A lot has happened to Laurie Russell since she was diagnosed with ALS a year and a half ago. Back then, she was playing tennis. Now, without the short brace she wears on her right leg, she cannot walk unassisted. Early on, she occasionally used her beribboned cane. Now a wheelchair's common. She's fallen, she's dropped things. Of necessity, she's had to school herself in matters of simple safety. She can no longer climb stairs and has started to lose control of her hands. "I'd like to write notes, but my hand gets tired. I got something that makes the pencil thicker, but it's hard to use. I can't grab onto it," she says, exasperated. "On the computer, I make so many mistakes."

Stem cell therapy, Kerr says, could still be five years away from being tested on humans. Two of those years will involve safety studies on higher animals to ensure that the cells don't introduce pathogens, differentiate endlessly or even—a greater worry—shift into cancer. Those studies have already begun. Recently, Kerr's team contacted the FDA asking for guidelines on making the transition to human trials.

But to give back to a paralyzed human the most basic limb movement, Kerr knows, will require thousands of replacement nerve cells, each having reached a unique destination. Yet he also believes that if stem cells can be made to create a new neural circuitry that bypasses damaged bits, the nervous system might be retrained to work effectively. "Effective"—though not "perfect"—he says, might be enough to help people with chronic spinal cord injury like Christopher Reeve, or those with ALS like Laurie Russell.

At this point, Russell is doing about all she can medically. She's taking Rilutek. The only drug now available for ALS, it's been shown to add several months to life. She's learning to live entirely in the present. "I don't look too far in advance. I look from today to tomorrow, because I know that tomorrow I won't be much worse than I am today," she says.

Russell has one hope: if stem cell therapy does move into clinical trials anytime soon, that she can be the first human subject. "This is the only thing that's going to save me," she says.

When Working with Stem Cells. . . A living neuron in a paralyzed rat that had received stem cells. The basis of Doug Kerr's research lies in stem cells. And stem cells are a hot topic. Most of the controversy surrounding this kind of research, however, has swirled around embryonic stem (ES) cells.

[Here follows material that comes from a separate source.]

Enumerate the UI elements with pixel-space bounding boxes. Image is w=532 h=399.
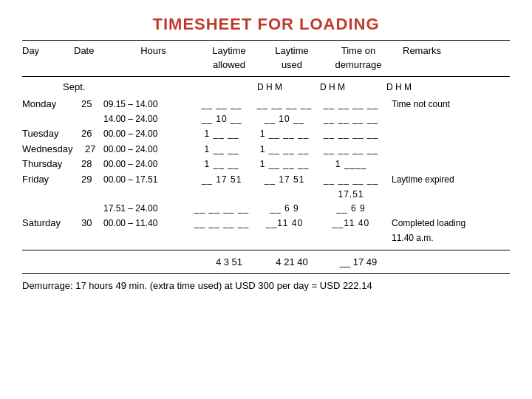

These earliest stage and most "moldable" stem cells are routinely left over in cases of in vitro fertilization. Scientists salvage them because they offer remarkable possibilities for treating brutal diseases. ES cells are the ones for which President Bush has laid out specific guidelines for use. Doug Kerr does not use ES cells. His embryonic germline (EG) cells come instead from aborted fetal tissue. They, too, are "moldable," could be major players in therapy, and also aren't without controversy. But Kerr's work with EG cells has always been both "legal" and eligible for federal funding. Both he and John Gearhart, Hopkins' developer of the cells, know, though, that getting that funding would be "a bureaucratic nightmare." They therefore rely on private support for their research. Geron Inc., a California biotech firm, was the first major funder of stem cell work at Hopkins and at other institutions around the country. For Kerr's ALS research, patient organizations also have blossomed into major funders. Project ALS, for example-the brainchild of New York producer Jenifer Estess, has galvanized stem cell research. Still, Kerr speaks for most Hopkins researchers in wanting unfettered government funding and oversight of the work. "Science without clear ethical foundations really scares me," he says, "and I worry about leaving the new studies in private hands."